2 min read

Internal functions are the strategy engine room.

Internal functions are the strategy engine room.

Have you ever heard that cliché about the janitor at NASA?

You know, the guy who knew his job was putting astronauts on the moon? Like most over-repeated stories of dubious accuracy, it carries a powerful message.

Do you think your internally facing teams feel connected to the big picture, like Old Mate NASA Janitor? If the work I’ve been doing over the last few weeks in Wellington is anything to go by, I’m picking the answer is no. They’re not doing the fancy public-facing work, they don’t see themselves reflected in the aspirational goals and values on your posters, so they just get on with ‘doing the work.’

This is a problem – a big problem. Because it couldn’t be further from the truth.
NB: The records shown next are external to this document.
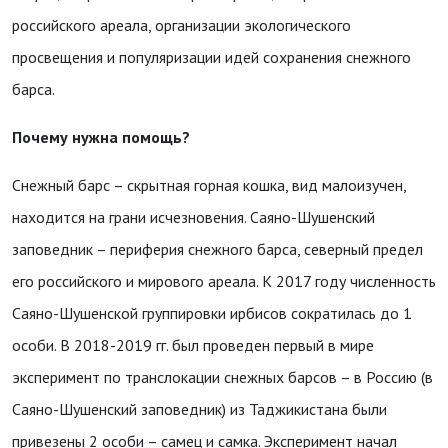
российского ареала, организации экологического
просвещения и популяризации идей сохранения снежного
барса.
Почему нужна помощь?
Снежный барс – скрытная горная кошка, вид малоизучен,
находится на грани исчезновения. Саяно-Шушенский
заповедник – периферия снежного барса, северный предел
его российского и мирового ареала. К 2017 году численность
Саяно-Шушенской группировки ирбисов сократилась до 1
особи. В 2018-2019 гг. был проведен первый в мире
эксперимент по транслокации снежных барсов – в Россию (в
Саяно-Шушенский заповедник) из Таджикистана были
привезены 2 особи – самец и самка. Эксперимент начал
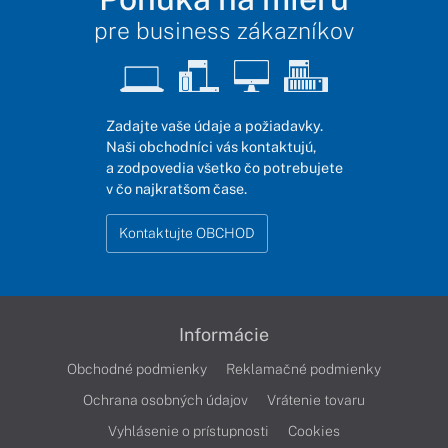
pre business zákazníkov
Zadajte vaše údaje a požiadavky.
Naši obchodníci vás kontaktujú,
a zodpovedia všetko čo potrebujete
v čo najkratšom čase.
Kontaktujte OBCHOD
Informácie
Obchodné podmienky
Reklamačné podmienky
Ochrana osobných údajov
Vrátenie tovaru
Vyhlásenie o prístupnosti
Cookies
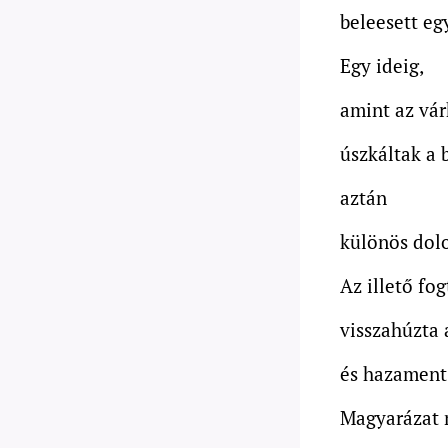
beleesett eg
Egy ideig,
amint az vár
úszkáltak a 
aztán
különös dolo
Az illető fo
visszahúzta 
és hazament 
Magyarázat 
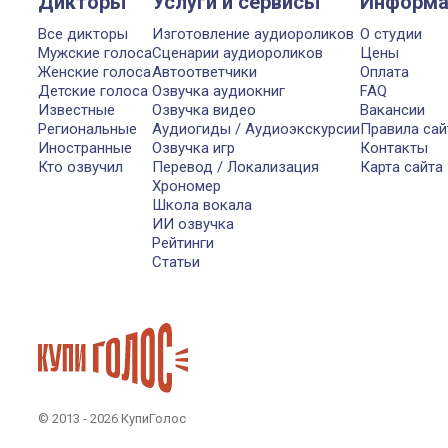
Дикторы
Услуги и сервисы
Информа
Все дикторы
Изготовление аудиороликов
О студии
Мужские голоса
Сценарии аудиороликов
Цены
Женские голоса
Автоответчики
Оплата
Детские голоса
Озвучка аудиокниг
FAQ
Известные
Озвучка видео
Вакансии
Региональные
Аудиогиды / Аудиоэкскурсии
Правила сай
Иностранные
Озвучка игр
Контакты
Кто озвучил
Перевод / Локализация
Карта сайта
Хрономер
Школа вокала
ИИ озвучка
Рейтинги
Статьи
© 2013 - 2026 КупиГолос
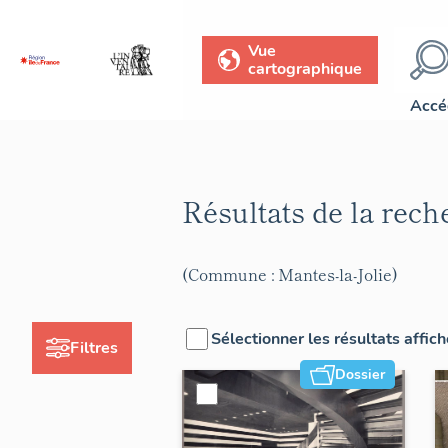
Vue
cartographique
Accé
Résultats de la rec
(Commune : Mantes-la-Jolie)
Sélectionner les résultats affic
Filtres
Dossier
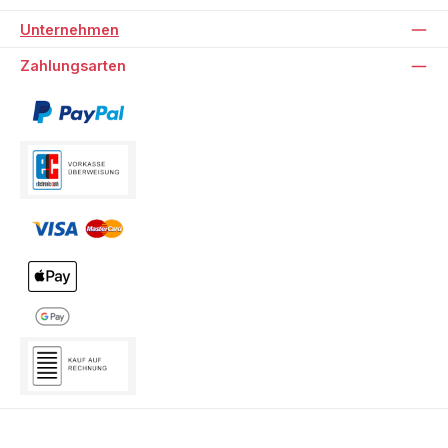
Unternehmen
Zahlungsarten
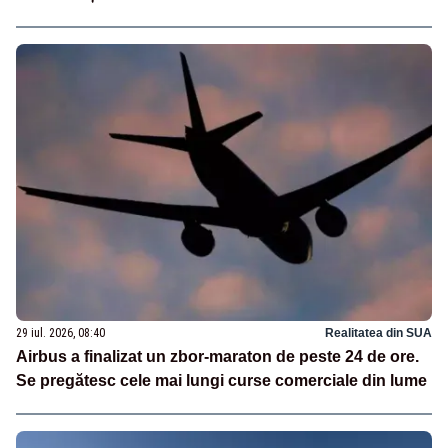
29 iul. 2026, 08:40
Realitatea din SUA
Airbus a finalizat un zbor-maraton de peste 24 de ore.
Se pregătesc cele mai lungi curse comerciale din lume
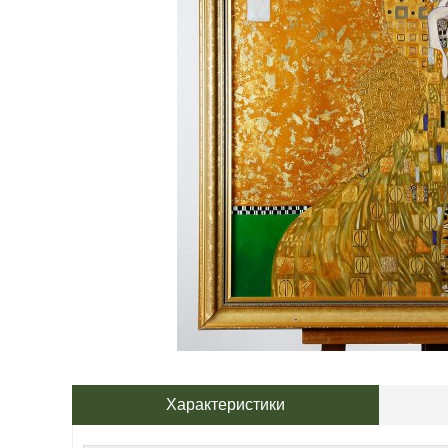
Характеристики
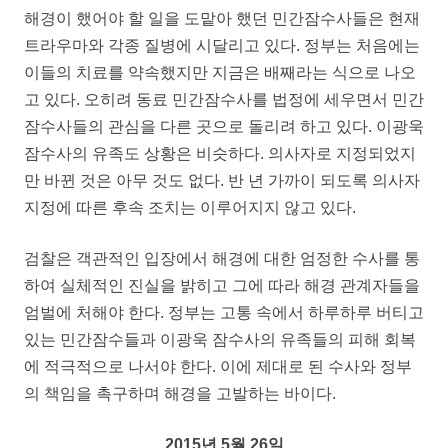
해경이 했어야 할 일을 도맡아 했던 민간잠수사들은 현재
트라우마와 각종 질병에 시달리고 있다. 정부는 처음에는
이들의 치료를 약속했지만 지금은 배째라는 식으로 나오
고 있다. 오히려 동료 민간잠수사를 법정에 세우면서 민간
잠수사들의 관심을 다른 곳으로 돌리려 하고 있다. 이광욱
잠수사의 유족도 상황은 비슷하다. 의사자로 지정되었지
만 바뀐 것은 아무 것도 없다. 반 년 가까이 되도록 의사자
지정에 따른 후속 조치는 이루어지지 않고 있다.
검찰은 객관적인 입장에서 해경에 대한 엄정한 수사를 통
하여 실체적인 진실을 밝히고 그에 따라 해경 관계자들을
엄벌에 처해야 한다. 정부는 고통 속에서 하루하루 버티고
있는 민간잠수들과 이광욱 잠수사의 유족들의 피해 회복
에 적극적으로 나서야 한다. 이에 제대로 된 수사와 정부
의 책임을 촉구하며 해경을 고발하는 바이다.
2015년 5월 26일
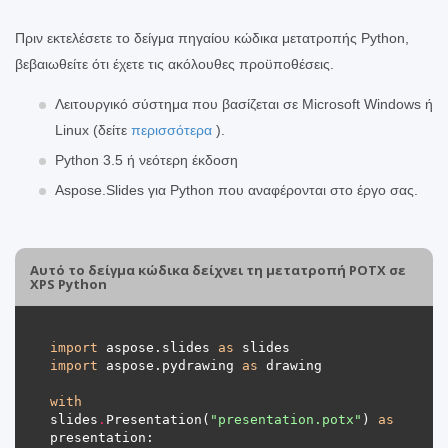
Πριν εκτελέσετε το δείγμα πηγαίου κώδικα μετατροπής Python,
βεβαιωθείτε ότι έχετε τις ακόλουθες προϋποθέσεις.
Λειτουργικό σύστημα που βασίζεται σε Microsoft Windows ή
Linux (δείτε
περισσότερα
).
Python 3.5 ή νεότερη έκδοση
Aspose.Slides για Python που αναφέρονται στο έργο σας.
Αυτό το δείγμα κώδικα δείχνει τη μετατροπή POTX σε
XPS Python
import
 aspose.slides 
as
import
 aspose.pydrawing 
as
with
slides
.
Presentation(
"presentation.potx"
) 
as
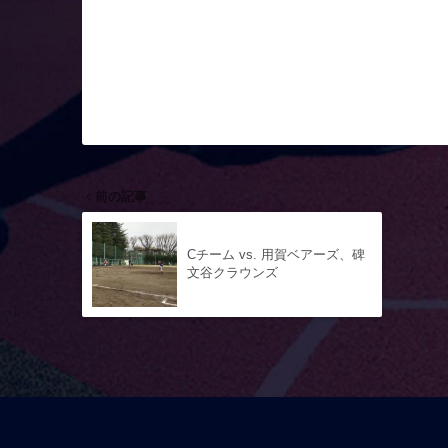
前の記事
Cチーム vs. 用賀ベアーズ、碑
文谷クラウンズ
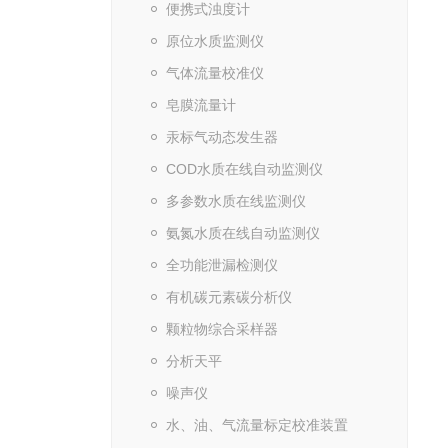
便携式浊度计
原位水质监测仪
气体流量校准仪
皂膜流量计
汞标气动态发生器
COD水质在线自动监测仪
多参数水质在线监测仪
氨氮水质在线自动监测仪
全功能泄漏检测仪
有机碳元素碳分析仪
颗粒物综合采样器
分析天平
噪声仪
水、油、气流量标定校准装置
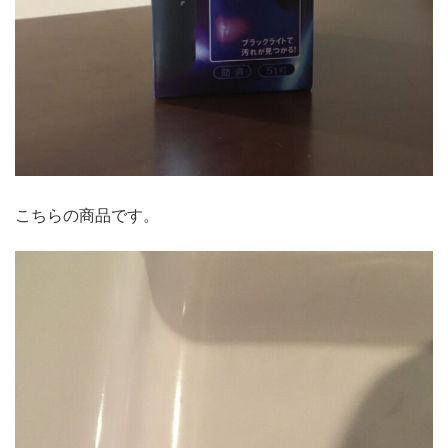
こちらの商品です。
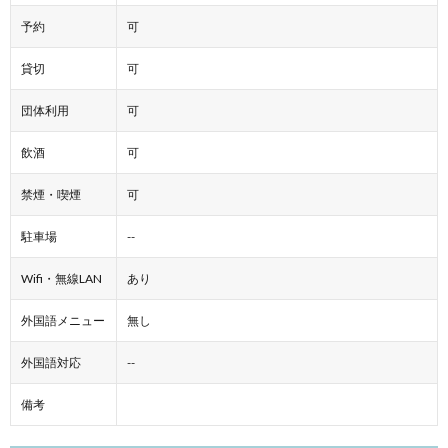
予約
可
貸切
可
団体利用
可
飲酒
可
禁煙・喫煙
可
駐車場
--
Wifi・無線LAN
あり
外国語メニュー
無し
外国語対応
--
備考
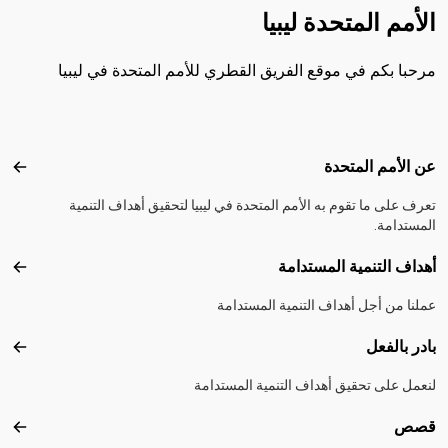
الأمم المتحدة ليبيا
مرحبا بكم في موقع الفريق القطري للأمم المتحدة في ليبيا
Footer menu
عن الأمم المتحدة
عن ال
تعرف على ما تقوم به الأمم المتحدة في ليبيا لتحقيق أهداف التنمية
المستدامة.
أهداف التنمية المستدامة
أهداف
عملنا من أجل أهداف التنمية المستدامة
بادر بالفعل
بادر 
لنعمل على تحقيق أهداف التنمية المستدامة
قصص
قصص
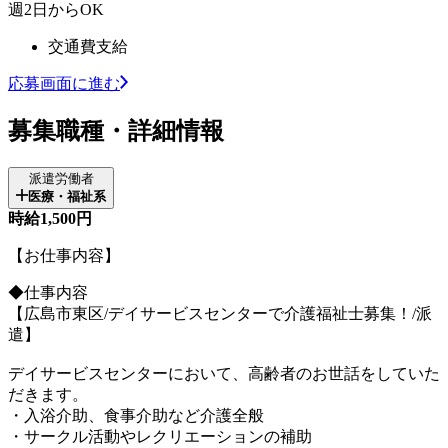
週2日からOK
交通費支給
応募画面に進む
募集職種・詳細情報
派遣労働者
医療・福祉系
時給1,500円
【お仕事内容】
◆仕事内容
【広島市東区/デイサービスセンターで介護福祉士募集！/派
遣】
デイサービスセンターにおいて、高齢者のお世話をしていた
だきます。
・入浴介助、食事介助など介護全般
・サークル活動やレクリエーションの補助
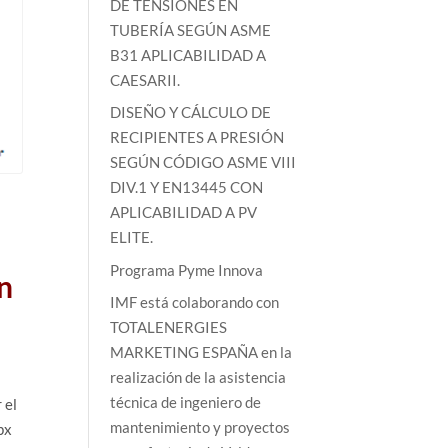
DE TENSIONES EN
TUBERÍA SEGÚN ASME
B31 APLICABILIDAD A
CAESARII.
DISEÑO Y CÁLCULO DE
RECIPIENTES A PRESIÓN
SEGÚN CÓDIGO ASME VIII
DIV.1 Y EN13445 CON
APLICABILIDAD A PV
ELITE.
Programa Pyme Innova
en
IMF está colaborando con
TOTALENERGIES
MARKETING ESPAÑA en la
realización de la asistencia
técnica de ingeniero de
 el
mantenimiento y proyectos
px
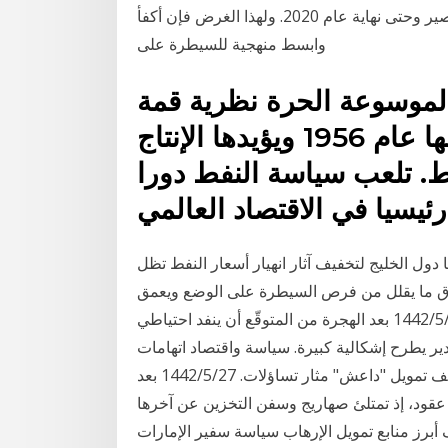
عن تدابير بديلة لإدامة الإنفاق الضروري في الأمد القصير وحتى نهاية عام 2020. ولهذا الغرض فإن أكفأ
وابسط منهجية للسيطرة على
الموسوعة الحرة نظرية قمة
هوبرت للبترول التي وضعها عام 1956 ويؤيدها الإنتاج
فط. تلعب سياسة النفط دورا
مي.
 دول الخليج لتخفيف آثار انهيار أسعار النفط تظل
وق ما يقلل من فرص السيطرة على الوضع ويعمق
الغموض بشأن مستقبل تمويل 9‏‏/5‏‏/1441 بعد الهجرة 10‏‏/5‏‏/1442 بعد الهجرة من المتوقّع أن ينفد احتياطي
ير يطرح إشكالية كبيرة. سياسة واقتصاد اتهامات
بشأن منابع تمويل "داعش" من المستفيد؟ أصبح تجفيف تمويل "داعش" مثار تساؤلات. 27‏‏/5‏‏/1442 بعد
لهجرة إيران قلصت إنتاج النفط الخام لأدنى مستوياته في 4 عقود، إذ تمتلئ صهاريج وسفن التخزين عن آخرها
أبرز منابع تمويل الإرهاب سياسة سفير الإمارات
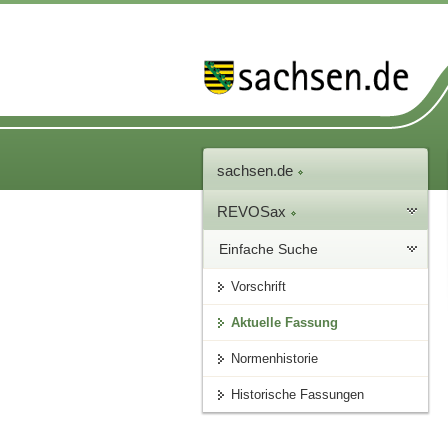
sachsen.de
REVOSax
Einfache Suche
Vorschrift
Aktuelle Fassung
Normenhistorie
Historische Fassungen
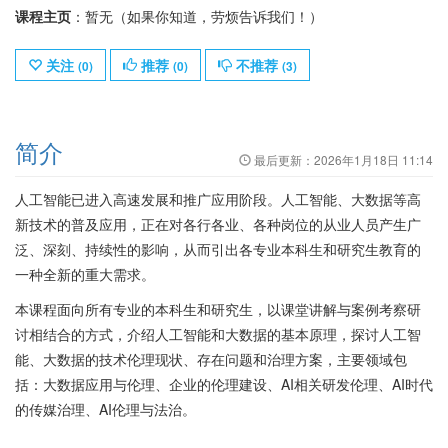
课程主页
：暂无（如果你知道，劳烦告诉我们！）
关注
推荐
不推荐
(
0
)
(
0
)
(
3
)
简介
最后更新：
2026年1月18日 11:14
人工智能已进入高速发展和推广应用阶段。人工智能、大数据等高
新技术的普及应用，正在对各行各业、各种岗位的从业人员产生广
泛、深刻、持续性的影响，从而引出各专业本科生和研究生教育的
一种全新的重大需求。
本课程面向所有专业的本科生和研究生，以课堂讲解与案例考察研
讨相结合的方式，介绍人工智能和大数据的基本原理，探讨人工智
能、大数据的技术伦理现状、存在问题和治理方案，主要领域包
括：大数据应用与伦理、企业的伦理建设、AI相关研发伦理、AI时代
的传媒治理、AI伦理与法治。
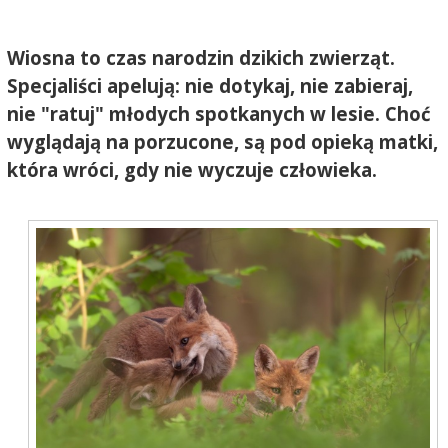
Wiosna to czas narodzin dzikich zwierząt.
Specjaliści apelują: nie dotykaj, nie zabieraj,
nie "ratuj" młodych spotkanych w lesie. Choć
wyglądają na porzucone, są pod opieką matki,
która wróci, gdy nie wyczuje człowieka.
I worked with one large public agency recently who were driving a partnership strategy, all about empowering stakeholders and communities to deliver their own services and initiatives. This was a great strategy that aligned neatly with their big picture. The problem? Internal procurement policies required that all of their community suppliers, no matter how small, should hold large insurance policies and jump through a series of complicated stages in order to satisfy payment requirements. Oops.

Totally out of line with their ‘make it easy’ and ‘community-led’ values and a good example of how things can come to a standstill if we neglect the process piece of strategy development.

“The capacity of the plant is equal to the capacity of its bottlenecks”
– Eliyahu M. Goldratt, The Goal: A Process of Ongoing Improvement

In vintage management opus The Goal, the central protagonist struggles to understand why his factories aren’t making money. He quickly realises that the easiest way to improve productivity isn’t to expand – but to find the things that are blocking the fast and easy operation of the plant.

While I don’t tend to work in many factory environments, the lesson is the same – enabling and support functions can be strategy’s best friend, or greatest foe.

When the way we do business doesn’t line up with the goals of our strategy, it’s hard to make real progress. Eliminating all the points of friction inside your operations and getting real alignment in policies, processes and systems means bringing your internal functions on board and getting internal teams engaged in the strategy process. HR, legal, finance, customer service, ICT, research, policy – all the cool guys.

How to align internal functions with strategy

  • Take the time to meaningfully connect teams Don’t leave your support functions out of your engagement planning – or assume that the same messages will resonate for everyone.

  • Engage early – Bring key support functions into the room early when you’re pulling together new projects, programme or change initiatives. This isn’t just great for building relationships and engagement, but can also improve planning quality. Just like construction contracts bring the builders and the architects into the same room at the design phase, pressure-testing ideas across teams means you spot issues early and spark good ideas.

Bonus tip: How do you find the friction points?

Ask people what’s broken! You don’t need a complicated strategy map or expensive consultant. Just ask people what support they need to make strategy happen, and they’ll tell you. Loudly and repeatedly!